經過軟禁了一個小時半後,在卡米西爾的示意下,蕾娜再次獲得了從房間內出來自由走動的時間。

她穿好希貝爾給她準備的新裙裳,在床頭櫃前站了片刻,決心把獵血部分發給見習者的鋒銳刀刃折疊別在腿環裏,又披上深黑色的披風,開門走了出去。



頭次見到如此亮如白晝的東塔樓。

可能是因為她來到血族的居住時間也不長。

蕾娜輕輕呼出一口氣,順著熟悉的旋轉樓梯走了下去。

雖然這些燈光亮的把東塔樓每一處角落都照得一覽無餘,不會有任何血族藏在暗處,降低了視野裏未知的不確定性,同時卻又給她一種不安全的感覺。

因為在這偌大的空間裏,只要有個血族踏入了這東塔樓,都能從各個方位角度看到她。

而她身上只有一柄刀刃,若是碰到高階血族的人,只要產生出想獵殺的意圖,蕾娜堅信自己是難以抵抗的。

死亡率就可能高達百分九十九,除非卡米西爾從天而降,拋掉他那些工作來救她。

但她現在連卡米西爾為什麽要找她合作的原因都沒搞清楚,更別說去賭‘如果自己陷入危險,卡米西爾會不會來救她’這件事了。

不過也有可能是自己想太多了。

畢竟能進入這宮殿裏的,必定是想要和卡米西爾有合作的吧。

如果有什麽陰謀心思,就這麽下手的話也太蠢了。

蕾娜屏住呼吸,低頭看著腳踏到底層的地板上時,才感覺自己剛剛一直擔心被其他血族發現的心結結實實地落到了心底。



明亮的光芒平等照耀到所有的角落。

她小跑起來,專門挑著與其他地方相比稍顯昏暗的角落裏走,還沒走到東塔樓外邊,就聽到有一男一女的聲音再附近響起。
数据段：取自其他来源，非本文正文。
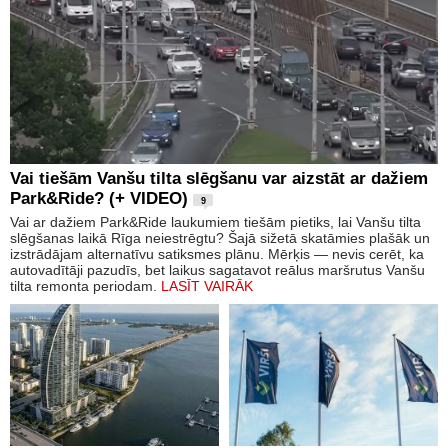
Vai tiešām Vanšu tilta slēgšanu var aizstāt ar dažiem
Park&Ride? (+ VIDEO)
9
Vai ar dažiem Park&Ride laukumiem tiešām pietiks, lai Vanšu tilta
slēgšanas laikā Rīga neiestrēgtu? Šajā sižetā skatāmies plašāk un
izstrādājam alternatīvu satiksmes plānu. Mērķis — nevis cerēt, ka
autovadītāji pazudīs, bet laikus sagatavot reālus maršrutus Vanšu
tilta remonta periodam.
LASĪT VAIRĀK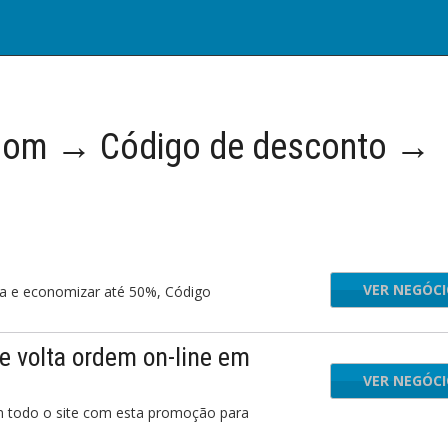
om → Código de desconto →
VER NEGÓC
ta e economizar até 50%, Código
e volta ordem on-line em
VER NEGÓC
m todo o site com esta promoção para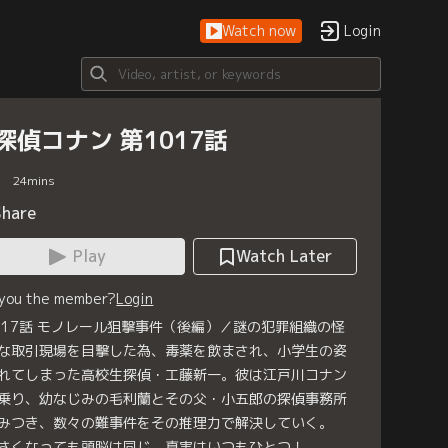
Watch now
Login
探偵コナン 第1017話
24
mins
Share
Play
Watch Later
 you the member?
Login
017話 モノレール狙撃事件（後編）／謎の犯罪組織の怪
な取引現場を目撃した為、毒薬を飲まされ、小学生の姿
れてしまった高校生探偵・工藤新一。彼は江戸川コナン
乗り、幼なじみの毛利蘭とその父・小五郎の探偵事務所
みつき、数々の難事件をその推理力で解決していく。
さくなっても頭脳は同じ。真実はいつもひとつ！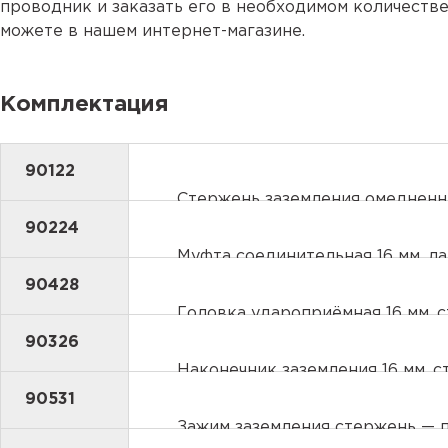
проводник и заказать его в необходимом количеств
можете в нашем интернет-магазине.
Комплектация
90122
Стержень заземления омедненны
90224
Муфта соединительная 16 мм, ла
90428
Головка удароприёмная 16 мм, с
90326
Наконечник заземления 16 мм, с
90531
Зажим заземления стержень — п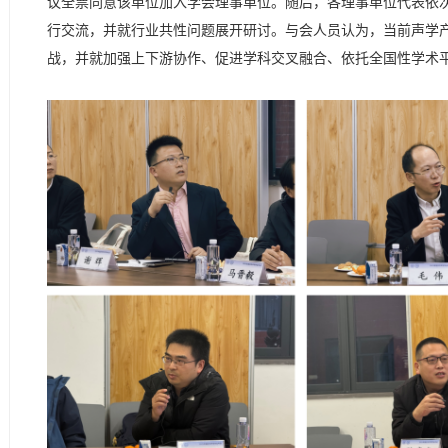
议全票同意该单位加入学会理事单位。随后，各理事单位代表依
行交流，并就行业共性问题展开研讨。与会人员认为，当前声学
战，并就加强上下游协作、促进学科交叉融合、依托全国性学术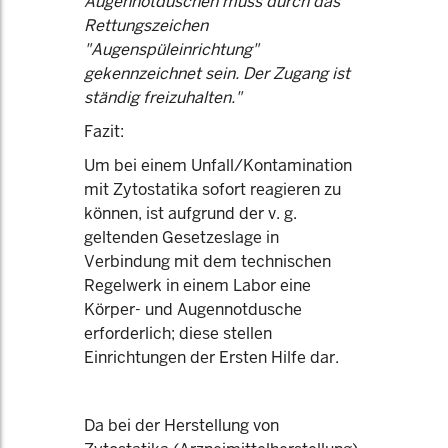
Augennotduschen muss durch das
Rettungszeichen
"Augenspüleinrichtung"
gekennzeichnet sein. Der Zugang ist
ständig freizuhalten."
Fazit:
Um bei einem Unfall/Kontamination
mit Zytostatika sofort reagieren zu
können, ist aufgrund der v. g.
geltenden Gesetzeslage in
Verbindung mit dem technischen
Regelwerk in einem Labor eine
Körper- und Augennotdusche
erforderlich; diese stellen
Einrichtungen der Ersten Hilfe dar.
Da bei der Herstellung von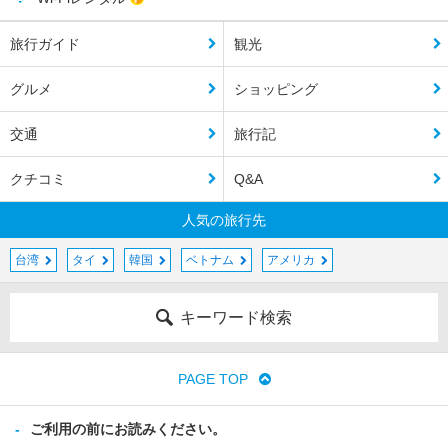
旅行ガイド
観光
グルメ
ショッピング
交通
旅行記
クチコミ
Q&A
人気の旅行先
台湾
タイ
韓国
ベトナム
アメリカ
キーワード検索
PAGE TOP
ご利用の前にお読みください。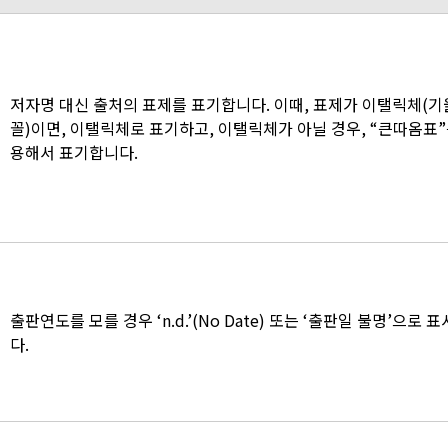
저자명 대신 출처의 표제를 표기합니다. 이때, 표제가 이탤릭체(
꼴)이면, 이탤릭체로 표기하고, 이탤릭체가 아닐 경우, “큰따옴표”
용해서 표기합니다.
출판연도를 모를 경우 ‘n.d.’(No Date) 또는 ‘출판일 불명’으로 
다.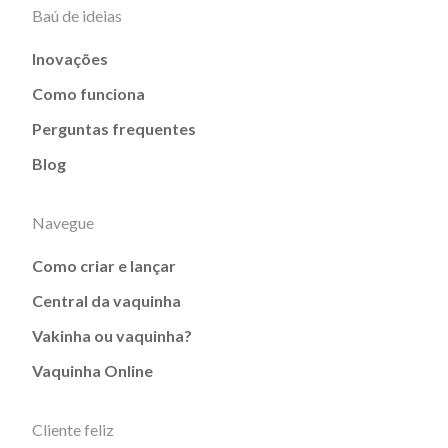
Baú de ideias
Inovações
Como funciona
Perguntas frequentes
Blog
Navegue
Como criar e lançar
Central da vaquinha
Vakinha ou vaquinha?
Vaquinha Online
Cliente feliz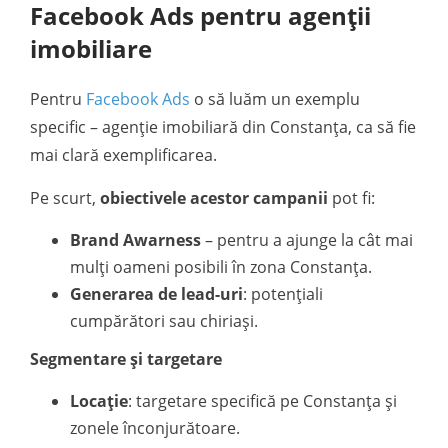
Facebook Ads pentru agenții
imobiliare
Pentru
Facebook Ads
o să luăm un exemplu
specific – agenție imobiliară din Constanța, ca să fie
mai clară exemplificarea.
Pe scurt,
obiectivele acestor campanii
pot fi:
Brand Awarness
– pentru a ajunge la cât mai
mulți oameni posibili în zona Constanța.
Generarea de lead-uri
: potențiali
cumpărători sau chiriași.
Segmentare și targetare
Locație
: targetare specifică pe Constanța și
zonele înconjurătoare.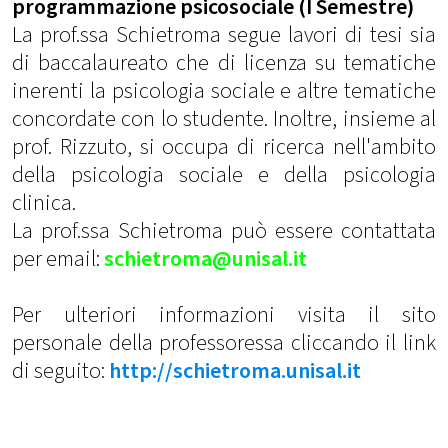
programmazione psicosociale (I Semestre)
La prof.ssa Schietroma segue lavori di tesi sia
di baccalaureato che di licenza su tematiche
inerenti la psicologia sociale e altre tematiche
concordate con lo studente. Inoltre, insieme al
prof. Rizzuto, si occupa di ricerca nell'ambito
della psicologia sociale e della psicologia
clinica.
La prof.ssa Schietroma può essere contattata
per email:
schietroma@unisal.it
Per ulteriori informazioni visita il sito
personale della professoressa cliccando il link
di seguito:
http://schietroma.unisal.it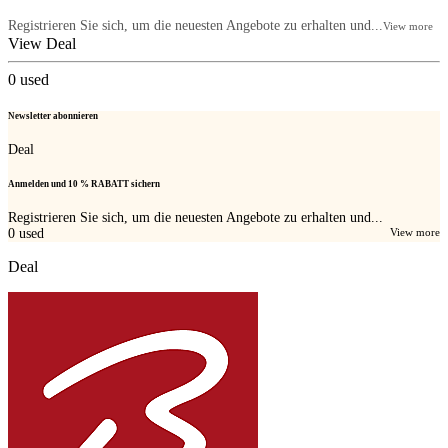
Registrieren Sie sich, um die neuesten Angebote zu erhalten und...
View more
View Deal
0
used
Newsletter abonnieren
Deal
Anmelden und 10 % RABATT sichern
Registrieren Sie sich, um die neuesten Angebote zu erhalten und...
0
used
View more
Deal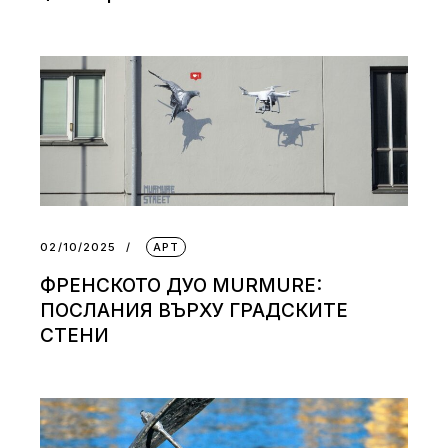
02/10/2025
АРТ
ФРЕНСКОТО ДУО MURMURE:
ПОСЛАНИЯ ВЪРХУ ГРАДСКИТЕ
СТЕНИ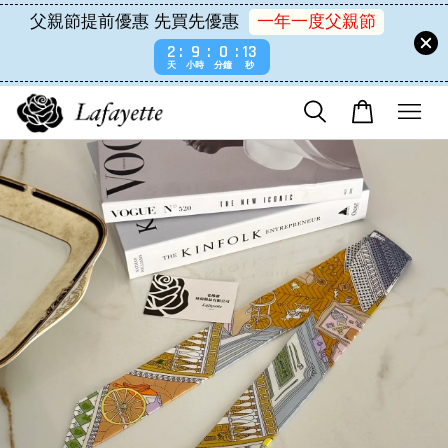
父親節提前優惠 先買先優惠
一年一度父親節
2
9
0
12
天
小時
分鐘
秒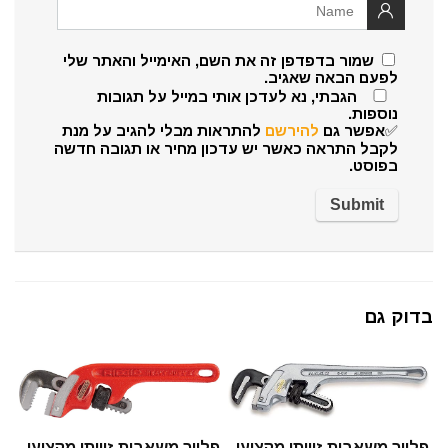
שמור בדפדפן זה את השם, האימייל והאתר שלי
לפעם הבאה שאגיב.
הגבתי, נא לעדכן אותי במייל על תגובות
נוספות.
✅אפשר גם
להירשם
להתראות מבלי להגיב על מנת
לקבל התראה כאשר יש עדכון מחיר או תגובה חדשה
בפוסט.
בדוק גם
פלייר משאבות זוויתי מקצועי
פלייר משאבות זוויתי מקצועי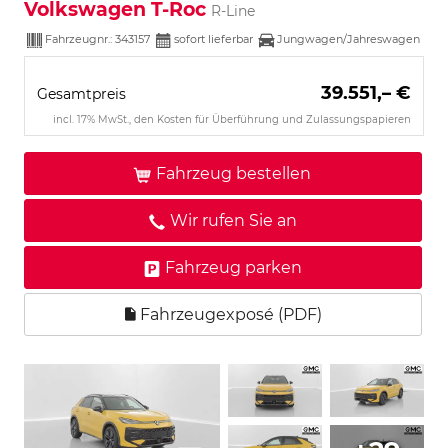
Volkswagen T-Roc
R-Line
Fahrzeugnr.:
343157
sofort lieferbar
Jungwagen/Jahreswagen
39.551,– €
Gesamtpreis
incl. 17% MwSt., den Kosten für Überführung und Zulassungspapieren
Fahrzeug bestellen
Wir rufen Sie an
Fahrzeug parken
Fahrzeugexposé (PDF)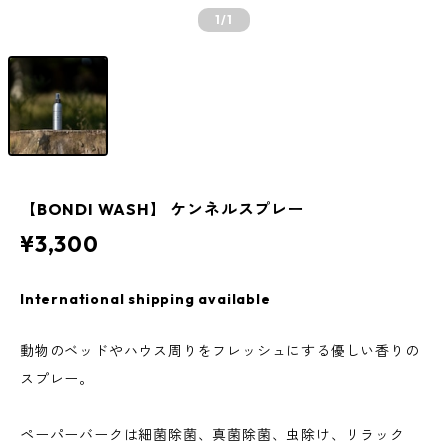
1
/1
【BONDI WASH】 ケンネルスプレー
¥3,300
International shipping available
動物のベッドやハウス周りをフレッシュにする優しい香りの
スプレー。
ペーパーバークは細菌除菌、真菌除菌、虫除け、リラック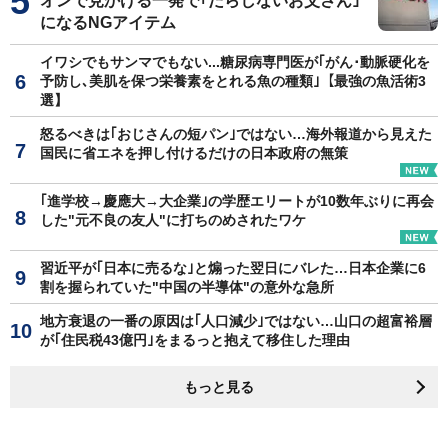
オンで見かける一発で｢だらしないお父さん｣
になるNGアイテム
イワシでもサンマでもない...糖尿病専門医が｢がん･動脈硬化を
予防し､美肌を保つ栄養素をとれる魚の種類｣【最強の魚活術3
選】
怒るべきは｢おじさんの短パン｣ではない…海外報道から見えた
国民に省エネを押し付けるだけの日本政府の無策
｢進学校→慶應大→大企業｣の学歴エリートが10数年ぶりに再会
した"元不良の友人"に打ちのめされたワケ
習近平が｢日本に売るな｣と煽った翌日にバレた…日本企業に6
割を握られていた"中国の半導体"の意外な急所
地方衰退の一番の原因は｢人口減少｣ではない…山口の超富裕層
が｢住民税43億円｣をまるっと抱えて移住した理由
もっと見る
聽著那聲音由遠到近,此刻還有往東塔樓靠地過更近的意思。

“……”

蕾娜心中緊張起來,飛快地朝兩旁看了看,隨即朝前方連接著主殿長廊的一側房間跑去。

推開虛掩的房間,入目即的籠罩在黑暗中的沙發等類似談話室的小型會議室。

蕾娜連忙將身後的門關上,閉了閉眼,開始在這個房間找了個角落,打開衣櫃飛速地鉆了進去。

周身黑暗一片,這個房間內只有自己的呼吸,被這一團黑乎乎的光線包裹著,蕾娜頭次能感到見到這樣的黑暗會很安心,很快樂。

也是實在沒招了。

隨著她這一番動作的時間過去,長廊外的腳步聲與談話聲也距離這間房間越來越近。

近到感覺他們所在的位置與自己所在的房間就隔著一面墻。

不知此刻到底要怎樣形容現在緊張又有些好奇興奮的心情,蕾娜不由自主地靠近衣櫃門縫,試圖透過這門縫看到點兒什麽。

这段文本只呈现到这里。